If it’s not too mentally taxing for you, then I’d like you to try and imagine this scene:

The world is now a desolate wasteland, where tribes of -what used to be- humans ravage the landscapes of once-great cities and landmarks. Countries no longer exist, and rather the remaining people are members of the four tribes spread across the earth.

There’s the Data Scavengers, headed by a cyborg Mark Zuckerberg – more machine than man – who rage war with the Maverick Clan, run by the nefarious Paul brothers who have now merged into a two-headed beast (no one can tell the difference).

Along with them is the Damons; they’re the Matt Damon tribe who are actually pretty nice and finally Joanna Lumley’s clan. Cannibals. Elon Musk lives on Mars with his robot dog.

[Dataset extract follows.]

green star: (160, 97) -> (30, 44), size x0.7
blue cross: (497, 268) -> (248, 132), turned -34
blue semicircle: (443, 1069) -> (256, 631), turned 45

Yes, the world is a very different place eleven years from now in 2030 but at least the Brexit saga is over, eh guys? Eh?!

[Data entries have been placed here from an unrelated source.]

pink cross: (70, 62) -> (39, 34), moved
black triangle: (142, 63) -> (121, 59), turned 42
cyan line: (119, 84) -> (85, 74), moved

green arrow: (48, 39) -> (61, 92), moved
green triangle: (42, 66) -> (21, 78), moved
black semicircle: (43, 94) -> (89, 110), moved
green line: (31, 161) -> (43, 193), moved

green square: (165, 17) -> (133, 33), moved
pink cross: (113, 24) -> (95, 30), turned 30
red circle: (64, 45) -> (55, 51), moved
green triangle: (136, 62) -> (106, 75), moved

This comes after Noah, a man who claims to be a time-traveller from the year 2030, has appeared in quaint little 2019 with a message about the future of Brexit, which is rather timely. It’s almost as if future-man didn’t have the foresight to say anything before the referendum was announced?

Watch the video that’s, weirdly, on the ApexTV YouTube channel…

He introduces himself as “Noah the time-traveller” and let’s us know that 2030 is “in fact” eleven years from now, which is very handy. He lists a number of countries in Europe for some reason and assures us that after Brexit, the UK rejoins the European Union as part of a superstate which shares an unnamed currency with most of the rest of the world.

Noah assures us that the UK acts as a district of the superstate but neglects to say whether or not we’re self-governed or in fact share any of the technicalities. He does, though, say “actually” a lot.

“In the future, there’s also global warming taking over mostly everywhere,” he continues. It’s almost as if you could call it global? Warming on a global scale… global warming.

Something about a chip that you can put in your brain that expands your brain function six times? He clearly forgot his because when telling us about global warming, he says “I don’t know what to tell you… you guys need to do something about it now”.

Aliens in the UK in 2028, which is fun. He says he can’t tell us where because of “paradoxes” but he then says “they actually meet with the Prime Minister at the time,” so I’m going to assume London. As a twist, they bring peace and prosperity with them.

He says more but honestly, honestly, I can’t be bothered to type it out.

Most of the people from ApexTV seem to disagree about what’s going to happen in the future but they’ll probably tell you that that’s down to people changing the future after seeing the videos but I’m beginning to doubt that.

It’s only eleven years from now. This guy must be out there somewhere now, both his present and future self. Someone find him and make them meet.